Fewer crew are required on cold layups
 
The cost to anchor a vessel for a length of time varies from port to port, however scouting a suitable anchorage will help keep costs down.

Auxiliary engines are run onboard large vessels for all manner of roles including heating fuel, pumping ballast water, or generating electricity for living quarters, for example. This comes at a daily fuel cost which can be turned off to reduce costs.

And then we get to the crew onboard the vessel. A high proportion of daily operating expenses comes from wages. In a cold layup, crew numbers can be reduced to the bare minimum.

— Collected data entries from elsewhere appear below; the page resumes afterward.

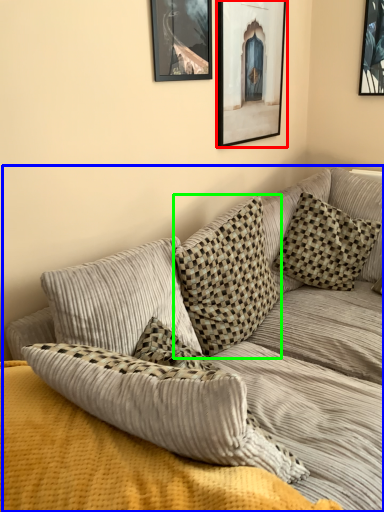 Question: Based on their relative distances, which object is nearer to picture frame (highlighted by a red box)? Choose from studio couch (highlighted by a blue box) and pillow (highlighted by a green box).

Choices:
 (A) studio couch
 (B) pillow

Answer: (B) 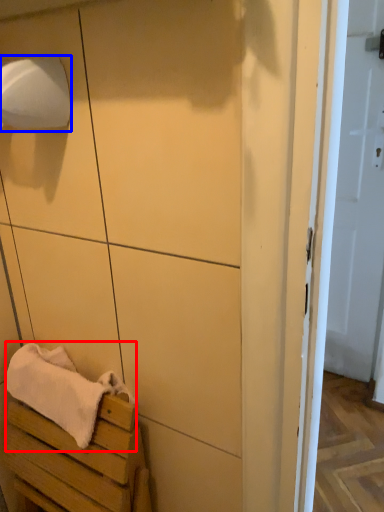 Question: Among these objects, which one is farthest to the camera, bath towel (highlighted by a red box) or toilet paper (highlighted by a blue box)?

Choices:
 (A) bath towel
 (B) toilet paper

Answer: (A) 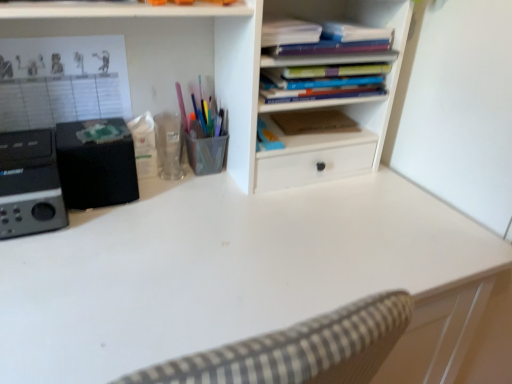 Where is `empty space that is ontop of brown matte paper at center (from a real-world perspective)`? This screenshot has height=384, width=512. empty space that is ontop of brown matte paper at center (from a real-world perspective) is located at coordinates (321, 121). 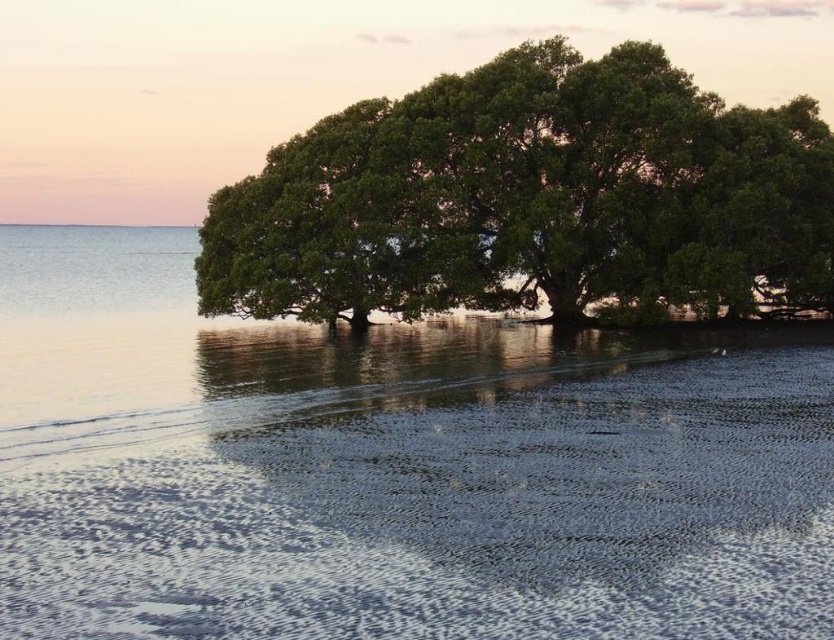 Is smooth sand at lower center taller than green leafy tree at center?

In fact, smooth sand at lower center may be shorter than green leafy tree at center.

Is smooth sand at lower center below green leafy tree at center?

Yes, smooth sand at lower center is below green leafy tree at center.

Is point (426, 625) positioned after point (255, 257)?

No, (426, 625) is closer to viewer.

At what (x,y) coordinates should I click in order to perform the action: click on smooth sand at lower center. Please return your answer as a coordinate pair (x, y). Image resolution: width=834 pixels, height=640 pixels. Looking at the image, I should click on click(455, 518). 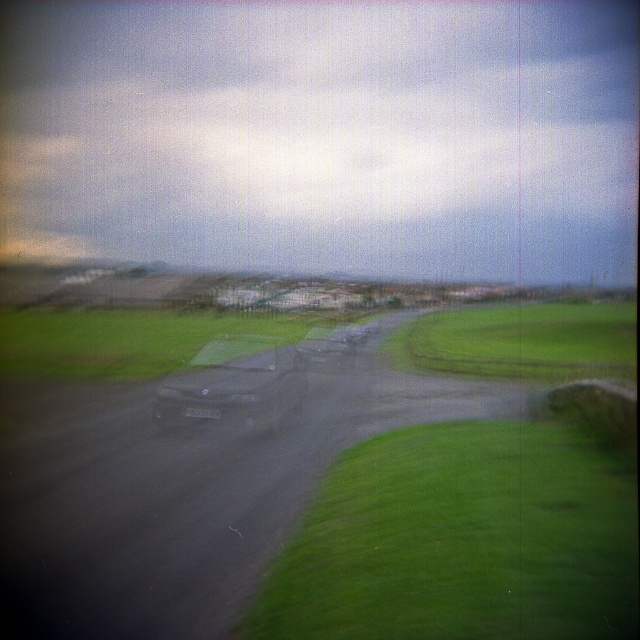 Looking at this image, does shiny metallic car at center appear on the right side of shiny silver car at center?

Incorrect, shiny metallic car at center is not on the right side of shiny silver car at center.

Describe the element at coordinates (234, 385) in the screenshot. I see `shiny metallic car at center` at that location.

Find the location of `shiny metallic car at center`. shiny metallic car at center is located at coordinates (234, 385).

This screenshot has height=640, width=640. Identify the location of shiny metallic car at center. (234, 385).

Is green grassy at lower right thinner than shiny silver car at center?

Incorrect, green grassy at lower right's width is not less than shiny silver car at center's.

Measure the distance between point (577, 428) and camera.

They are 14.65 meters apart.

This screenshot has width=640, height=640. What do you see at coordinates (461, 540) in the screenshot?
I see `green grassy at lower right` at bounding box center [461, 540].

Where is `green grassy at lower right`? The height and width of the screenshot is (640, 640). green grassy at lower right is located at coordinates (461, 540).

Is green grassy at lower right closer to camera compared to shiny metallic car at center?

Yes, green grassy at lower right is in front of shiny metallic car at center.

Can you confirm if green grassy at lower right is positioned above shiny metallic car at center?

Actually, green grassy at lower right is below shiny metallic car at center.

Between point (410, 620) and point (170, 380), which one is positioned behind?

Point (170, 380)

Image resolution: width=640 pixels, height=640 pixels. In order to click on green grassy at lower right in this screenshot , I will do `click(461, 540)`. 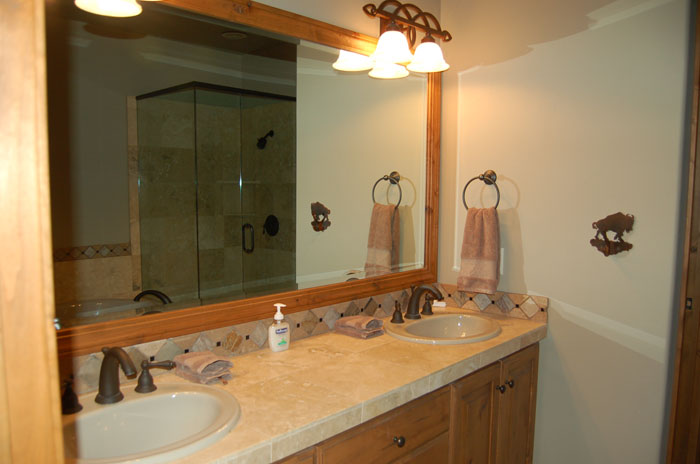 You are a GUI agent. You are given a task and a screenshot of the screen. Output one action in this format:
    pyautogui.click(x=<x>, y=<y>)
    Task: Click on the light fixture
    
    Given the screenshot: What is the action you would take?
    pyautogui.click(x=411, y=50), pyautogui.click(x=117, y=5) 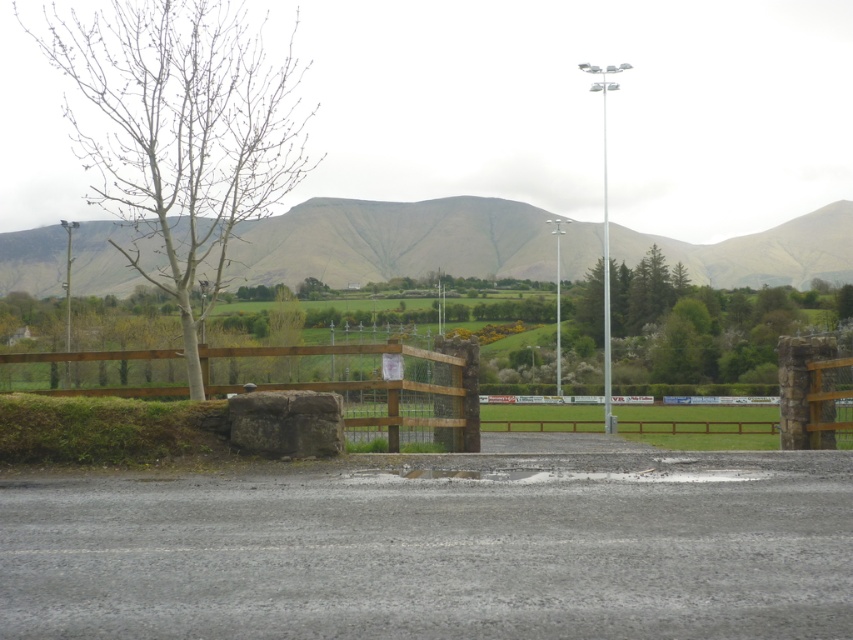 You are a pedestrian walking along the road and want to take a photo of both the bare wood tree at left and the brown wooden fence at lower left. Which object should you position closer to you in the frame to ensure both are visible?

To ensure both the bare wood tree at left and the brown wooden fence at lower left are visible in the photo, position the bare wood tree at left closer to you in the frame since it is in front of the brown wooden fence at lower left.

You are standing at the starting point of the road in the image. You see two points marked on the road. The first point is at coordinates point (85,38) and the second point is at point (55,240). Which point is closer to you as you face the road ahead?

Point (85,38) is in front of point (55,240), so the first point is closer to you. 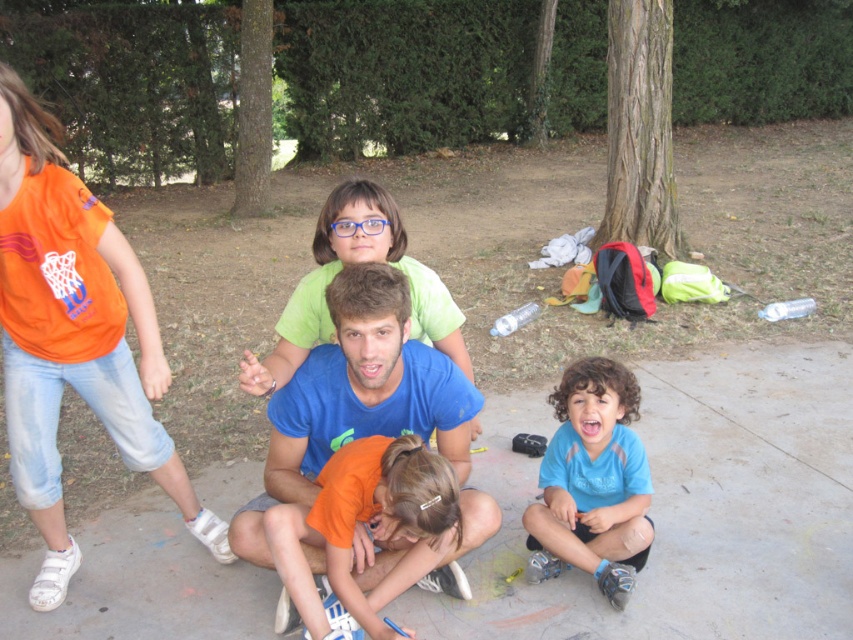 Question: Which object is closer to the camera taking this photo?

Choices:
 (A) green matte shirt at center
 (B) orange cotton shirt at lower center
 (C) orange cotton shirt at left
 (D) blue matte shirt at lower right

Answer: (B)

Question: Among these objects, which one is nearest to the camera?

Choices:
 (A) concrete at center
 (B) blue matte shirt at lower right
 (C) orange cotton shirt at lower center
 (D) green matte shirt at center

Answer: (C)

Question: Is the position of orange cotton shirt at left more distant than that of blue cotton shirt at center?

Choices:
 (A) yes
 (B) no

Answer: (A)

Question: Which point appears closest to the camera in this image?

Choices:
 (A) (49, 432)
 (B) (410, 400)
 (C) (355, 204)

Answer: (B)

Question: Is concrete at center positioned at the back of blue cotton shirt at center?

Choices:
 (A) yes
 (B) no

Answer: (A)

Question: Can you confirm if concrete at center is bigger than orange cotton shirt at lower center?

Choices:
 (A) no
 (B) yes

Answer: (B) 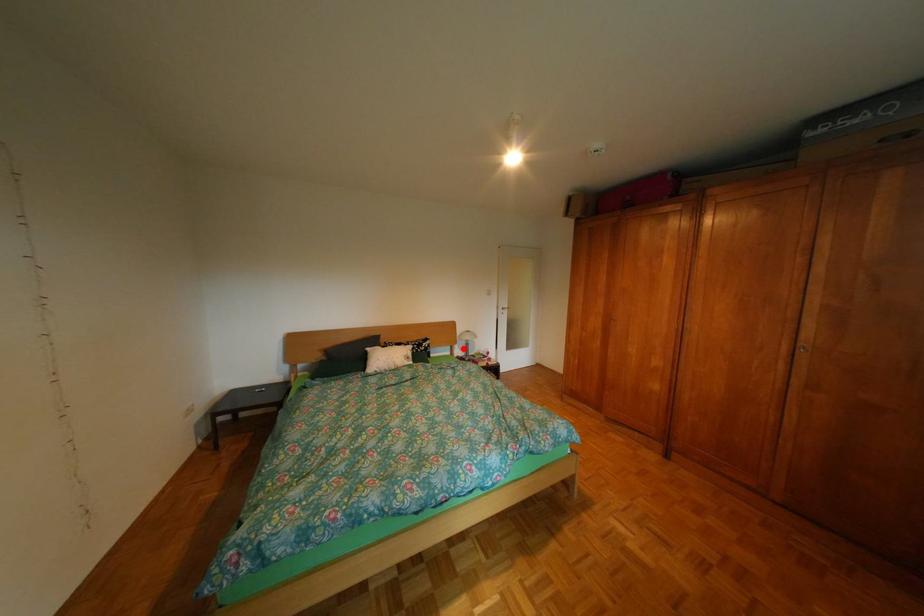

But there is an offset here. The ocean takes its toll on vessels and the crew mitigates this wear and tear. Reducing number of crew on board can also increase repair costs in the future.

So now the owner has their vessel in cold layup, saving on operating expenses, yet ultimately holding an expensive asset awaiting global shipping markets to recover. Placing a vessel in cold layup is not taken lightly by any owners as returning from this condition requires making the vessel operational once again including sourcing new crew, which can take time.

Shipping as an industry doesn't stand in isolation. So as a critical component of the world's wider economy, if vessels are trading below operating expense level or being placed into lay up for any length of time, a clear signal can be read into the health of the wider market.

The opinions expressed herein are the author's and not necessarily those of The Xinde Marine News.